JESTEM CZŁOWIEK-ANAL!!
- Scotty
Mam owcę. Co można zrobić z owcą?
- Scotty
Myślę, że Chris A. sprzęt...do...tego...seksu.
- Rob H.
KOCHAM owce!
- Greg B.
Inne rzeczy też wsadzam sobie do buzi...
- Feargus
Właściwie to nie bardzo chce mi się iść...chyba, że będzie
dużo penetracji.
- Dave
Taa, powinieneś zobaczyć taśmę...
- Fred
Czy są jakieś skrypty, z którymi można uprawiać seks?
- Tom
Nigdy nie odczepię się ani od tego, ani od majteczek.
- Nick
Ja...ja...ja nie mam nikogo, żeby być wobec niego zgorzkniałym!
- Nick
Dostałem dwa całusy i parę innych rzeczy.
- Fred H.
Wolę zobaczyć coś takiego niż konwent Staników(tm).
- Tom
Rozmiar nie ma dla mnie znaczenia.
- Rob H.
Jeżeli chcesz zobaczyć penisa Godzilli, idź do biura Toma F.
- John D.
Za każdym razem, gdy dotykasz mojej klawiatury, jest tak, jakbyś
dotykał mnie.
- Chris A.
Chodziło mi o "capnąć" w sensie "zwinąć"."
- Chris A.
Na czym polega twoja obsesja na punkcie Dilberta i nagości?
- Evan C.
Au! Tylko nie moje włochate ramię!
- Scotty
Bo to mój tyłek! *Wszyscy* się nim dzielicie!
- Feargus
Widzieliście Toma z owcą wczoraj wieczorem? Był BOGIEM! Nigdy nie widziałem nikogo, kto by się tak dobrze obchodził z owcami...
- Jesse
Nick jest twardy i pokręcony...tak jak przeciętny kabel.
- Chris A.
Raku, trzymaj się z dala od mojego penisa!
- Tom F.
Ja zawsze całkiem nieźle radziłem sobie z owcami.
- Dave
Czemu twój jest dużo większy od mojego? Aaa, bo to powiększenie.
- Jesse
Bez ubrań ja obyć się mogę!
- Zeb
Jak już mówiłem poprzedniej nocy, to nie ma nic wspólnego z byciem giętkim.
- Fred H.
Nie muszę oglądać zmasakrowanych, nagich kobiet.
To znaczy...nieważne.
- Greg B.
Jestem powolny...bo nie wiem, co robię!
- Gary P.
Mogę przyjść i wklepać to dla ciebie...
- Eric Pribish
Na znak kłopotów będę uciekać w poszukiwaniu schronienia niczym małe dziewczę.
- Fred H.
Uwielbiam sposób, w jaki się ściskasz, kiedy się śmiejesz.
- Matt N.
Wystarczy napompować, żeby wystrzeliło?
- Dave H.
Ooooo, mogę podusić trochę smoka?
- Dave H.
Udało ci się zmusić twoje maleństwo do działania?
- Feargus
Chyba radzę sobie lepiej jako kobieta.
- Chad A.
Tak, sprawię, że to będzie boleć.
- Scotty
To chyba trochę wykracza poza normalny pociąg, odczuwany przez mężczyzn w stosunku do kartek samoprzylepnych.
- Greg B.
Idę zerżnąć Roba. Właśnie teraz. Zasłużył sobie na to.

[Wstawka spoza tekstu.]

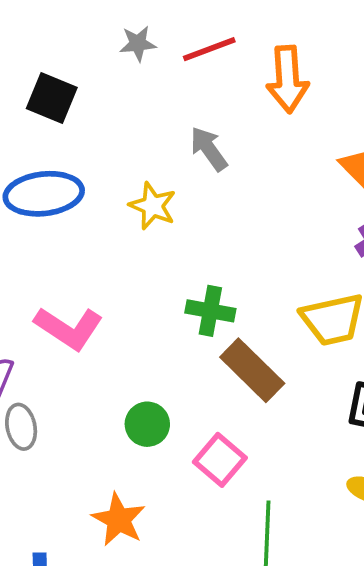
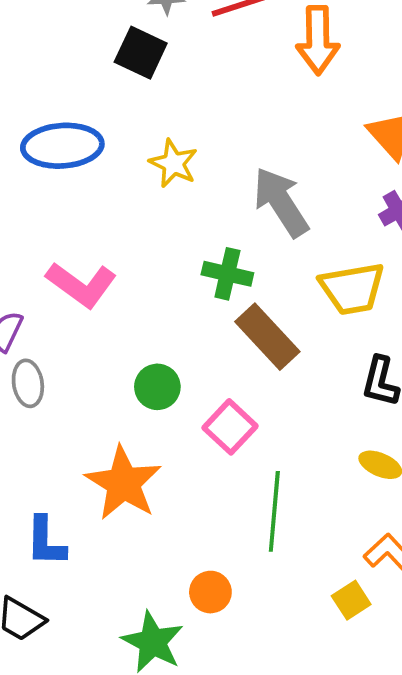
black square: (52, 98) -> (141, 53), moved
gray arrow: (209, 149) -> (281, 202), moved, size x1.5
orange star: (119, 520) -> (123, 483), size x1.4

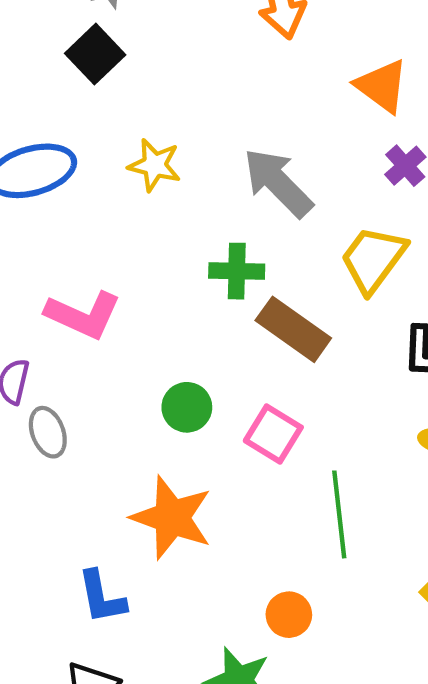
black square: (141, 53) -> (95, 54), turned 33
yellow trapezoid: (352, 289) -> (373, 259), turned 148

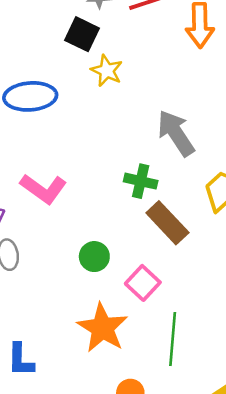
black square: (95, 54) -> (82, 34), turned -32
yellow star: (155, 165) -> (107, 71), moved
orange star: (172, 518) -> (102, 328), moved

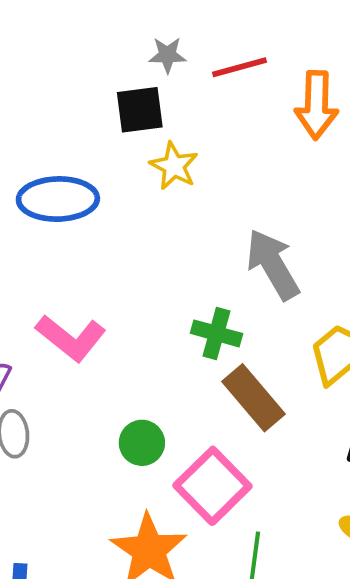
black square: (82, 34) -> (140, 110), turned -36
pink square: (143, 283) -> (212, 486), size x1.4

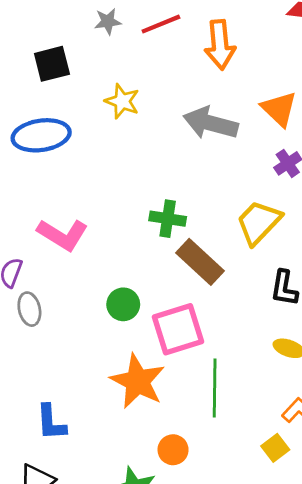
black square: (140, 110) -> (52, 64), moved
gray arrow: (273, 265) -> (211, 123), moved, turned -38
pink square: (212, 486) -> (178, 329), turned 34

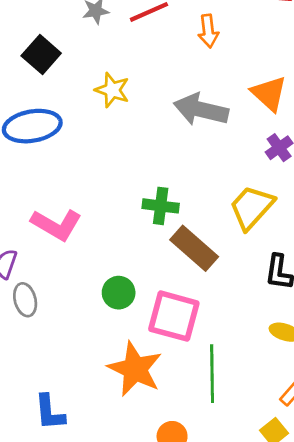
orange arrow: (220, 45) -> (208, 31), size x0.7
black square: (52, 64) -> (41, 54), turned -33
pink square: (178, 329) -> (174, 316), turned 34

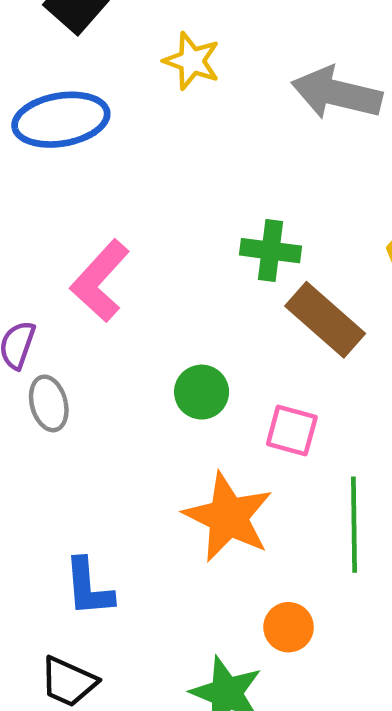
pink L-shape: (56, 225) -> (100, 281), turned 102
pink square: (174, 316) -> (292, 431), size x0.6

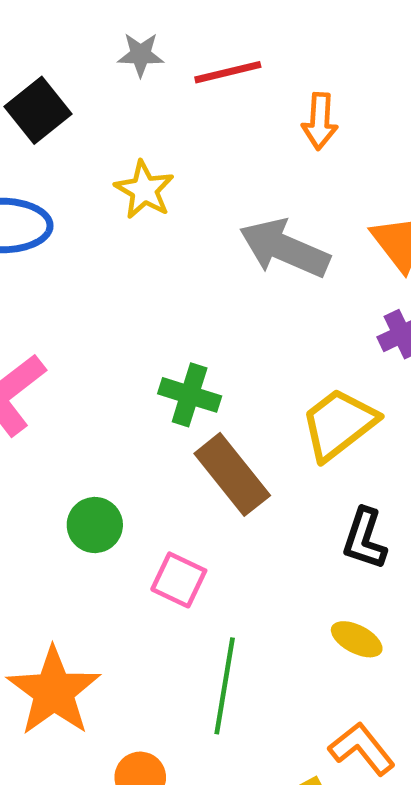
orange star: (228, 517) -> (54, 691), moved

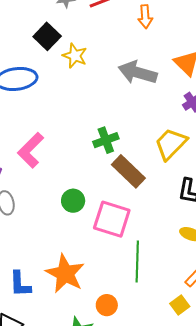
black square: (38, 110) -> (47, 36), moved
green cross: (190, 395) -> (106, 140), turned -30
pink square: (179, 580) -> (112, 219), size x1.6

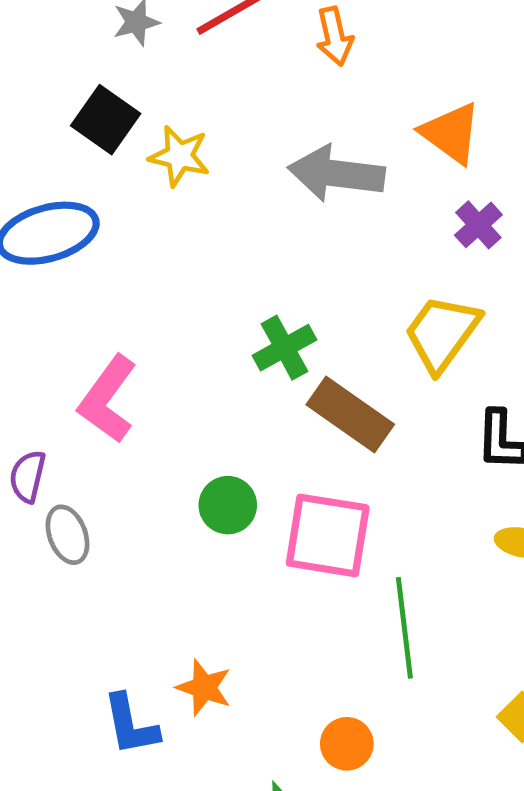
orange star: (65, 274) -> (204, 688), moved, size x0.6

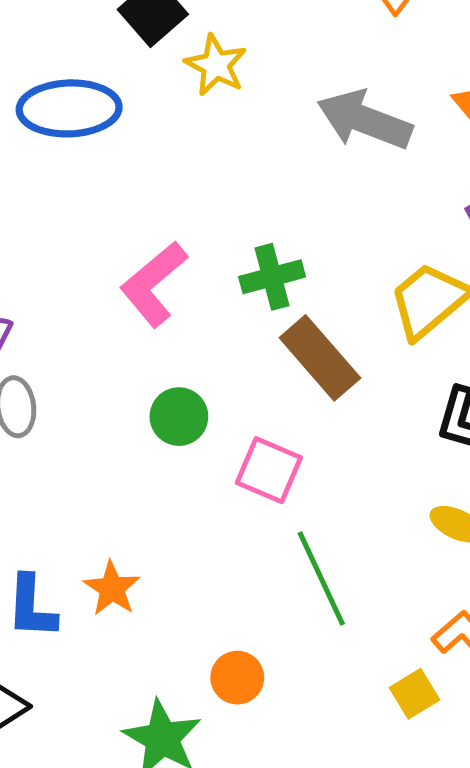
pink L-shape: (108, 399) -> (154, 284), moved
pink square: (328, 535) -> (269, 470), size x0.7
green line: (404, 628) -> (321, 579), turned -32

Nie, nie rozumiesz - on mi bardzo pomógł. Załatwił tą sprawę z pniem
- Dan S.
Chcę być królową.
- Doug A.
Twój tata na pewno ma słodki tyłeczek.
- Tom F.
Wybaczcie, trochę sobie poskrzeczę pod nosem, zanim rozgrzejemy się na dobre.
- Dan S.
Idź teraz albo na zawsze będziesz musiał trzymać penisa Eda.
- Tom F.
Za pierwszym razem, kiedy spróbowałem, spędziłem na leżąco cały następny dzień.
- Chris H.
Nie tylko znam się na sztuce, jestem również profesjonalnym stiptizerem.
- Scotty
Widzieliście moje pęknięcie? Jest zaraz tutaj. Jest olbrzymie.
- Dave H.
Chodził sobie spokojnie i nagle był nagi.
- Jesse R
Teraz jesteś już absolutnie pewien, że tu nie dochodzi do absolutnie żadnego stosunku seksualnego, tak?
- Chris A.
Zabieraj swoje łapy z mojego pudełka!
- Jeremy B.
Pozwól mi to wsadzić, to potem ci pokażę.
- Scotty
Uups, orgia została przerwana.
- Tom F.
Tak, owszem, zgadzam się, żaba *rzeczywiście* wygląda bardziej wyrafinowanie z tylko *jednym* ananasem.
- Jesse R.
Czemu twój jest w takim dobrym stanie? Czy to dlatego, że go nigdy nie używasz?
- Jesse R.
Zwierzęta
Nie zdziwiło mnie to, że wydawałeś z siebie odgłosy kaczki. Zdziwiło
mnie to, że *nie* zdziwiło mnie to, że wydawałeś z siebie odgłosy kaczki.
- Fred H.
Przepraszam, mój komputer będzie miauczał przez następne
pięć minut.
- Jesse
Niniejszym ogłaszam środę Dniem Koguta.
- Feargus
Nie mogłem dziś rano znaleźć swojej łasicy i dlatego się spóźniłem.
- Gary
Dan ma marsjanina, który jest znacznie czystszy.
- Nick K.
Nie widzę problemu. Szczury nie robią "squee".
- Matt N.
Krowy robią "muuu", psy robią "hau, hau".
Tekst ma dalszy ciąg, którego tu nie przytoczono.